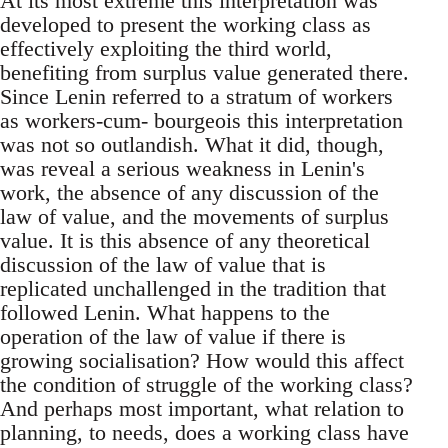
At its most extreme this interpretation was
developed to present the working class as
effectively exploiting the third world,
benefiting from surplus value generated there.
Since Lenin referred to a stratum of workers
as workers-cum- bourgeois this interpretation
was not so outlandish. What it did, though,
was reveal a serious weakness in Lenin's
work, the absence of any discussion of the
law of value, and the movements of surplus
value. It is this absence of any theoretical
discussion of the law of value that is
replicated unchallenged in the tradition that
followed Lenin. What happens to the
operation of the law of value if there is
growing socialisation? How would this affect
the condition of struggle of the working class?
And perhaps most important, what relation to
planning, to needs, does a working class have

### Task description
The copy you give must repeat each record character for character, but it must not include the pictures.

### Answer section
At its most extreme this interpretation was
developed to present the working class as
effectively exploiting the third world,
benefiting from surplus value generated there.
Since Lenin referred to a stratum of workers
as workers-cum- bourgeois this interpretation
was not so outlandish. What it did, though,
was reveal a serious weakness in Lenin's
work, the absence of any discussion of the
law of value, and the movements of surplus
value. It is this absence of any theoretical
discussion of the law of value that is
replicated unchallenged in the tradition that
followed Lenin. What happens to the
operation of the law of value if there is
growing socialisation? How would this affect
the condition of struggle of the working class?
And perhaps most important, what relation to
planning, to needs, does a working class have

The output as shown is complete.